> _Task details_
Please copy, word for word, the line that contains "Līdz bezmaksas piegādei atlikuši 50€" and every line after it through the end of the records, and nothing more.

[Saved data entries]
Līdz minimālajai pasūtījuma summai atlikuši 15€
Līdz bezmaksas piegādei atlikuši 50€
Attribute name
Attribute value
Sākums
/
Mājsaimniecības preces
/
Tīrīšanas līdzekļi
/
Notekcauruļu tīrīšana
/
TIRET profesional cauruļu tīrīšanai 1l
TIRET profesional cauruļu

> _Your response_
Līdz bezmaksas piegādei atlikuši 50€
Attribute name
Attribute value
Sākums
/
Mājsaimniecības preces
/
Tīrīšanas līdzekļi
/
Notekcauruļu tīrīšana
/
TIRET profesional cauruļu tīrīšanai 1l
TIRET profesional cauruļu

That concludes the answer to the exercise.